Task instructions: Set down each line of the data exactly, but not the pictures.

== Segment start ==

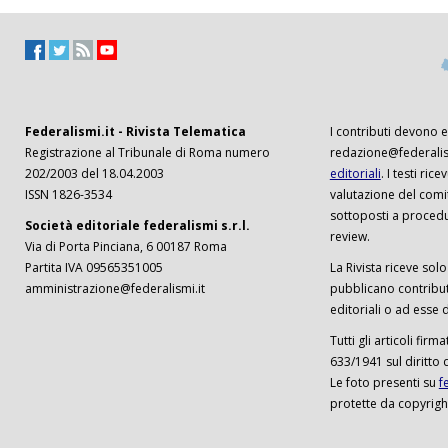
Federalismi.it - Rivista Telematica
I contributi devono es
Registrazione al Tribunale di Roma numero
redazione@federalism
202/2003 del 18.04.2003
editoriali
. I testi ri
ISSN 1826-3534
valutazione del comi
sottoposti a procedu
Società editoriale federalismi s.r.l.
review.
Via di Porta Pinciana, 6 00187 Roma
Partita IVA 09565351005
La Rivista riceve solo 
amministrazione@federalismi.it
pubblicano contributi
editoriali o ad esse d
Tutti gli articoli firm
633/1941 sul diritto 
Le foto presenti su
f
protette da copyrigh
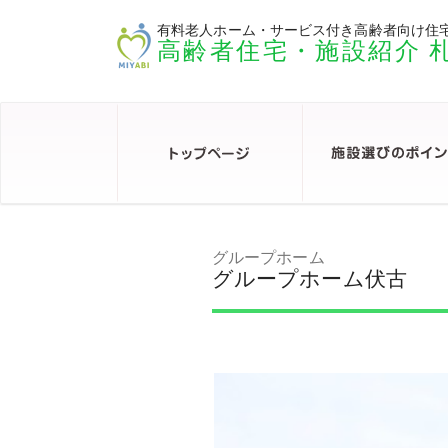
有料老人ホーム・サービス付き高齢者向け住
高齢者住宅・施設紹介 
グループホーム
グループホーム伏古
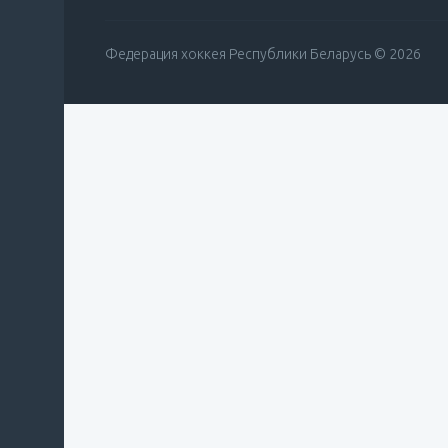
Федерация хоккея Республики Беларусь © 2026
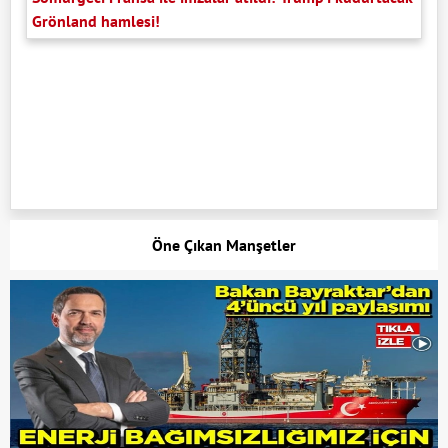
Grönland hamlesi!
Öne Çıkan Manşetler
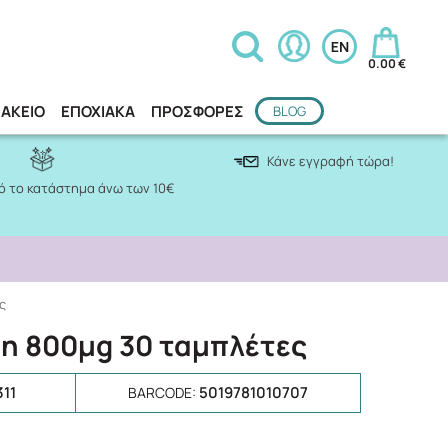
0.00 €
ΑΚΕΙΟ
ΕΠΟΧΙΑΚΑ
ΠΡΟΣΦΟΡΕΣ
BLOG
Κάνε εγγραφή τώρα!
 το κατάστημα άνω των 10€
ς
tin 800μg 30 ταμπλέτες
311
5019781010707
BARCODE:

== Segment end ==

Solution to this problem:
Federalismi.it - Rivista Telematica
I contributi devono es
Registrazione al Tribunale di Roma numero
redazione@federalism
202/2003 del 18.04.2003
editoriali
. I testi ri
ISSN 1826-3534
valutazione del comi
sottoposti a procedu
Società editoriale federalismi s.r.l.
review.
Via di Porta Pinciana, 6 00187 Roma
Partita IVA 09565351005
La Rivista riceve solo 
amministrazione@federalismi.it
pubblicano contributi
editoriali o ad esse d
Tutti gli articoli firm
633/1941 sul diritto 
Le foto presenti su
f
protette da copyrigh
有料老人ホーム・サービス付き高齢者向け住
高齢者住宅・施設紹介 
グループホーム
グループホーム伏古
Федерация хоккея Республики Беларусь © 2026
Grönland hamlesi!
Öne Çıkan Manşetler
0.00 €
ΑΚΕΙΟ
ΕΠΟΧΙΑΚΑ
ΠΡΟΣΦΟΡΕΣ
BLOG
Κάνε εγγραφή τώρα!
 το κατάστημα άνω των 10€
ς
tin 800μg 30 ταμπλέτες
311
5019781010707
BARCODE:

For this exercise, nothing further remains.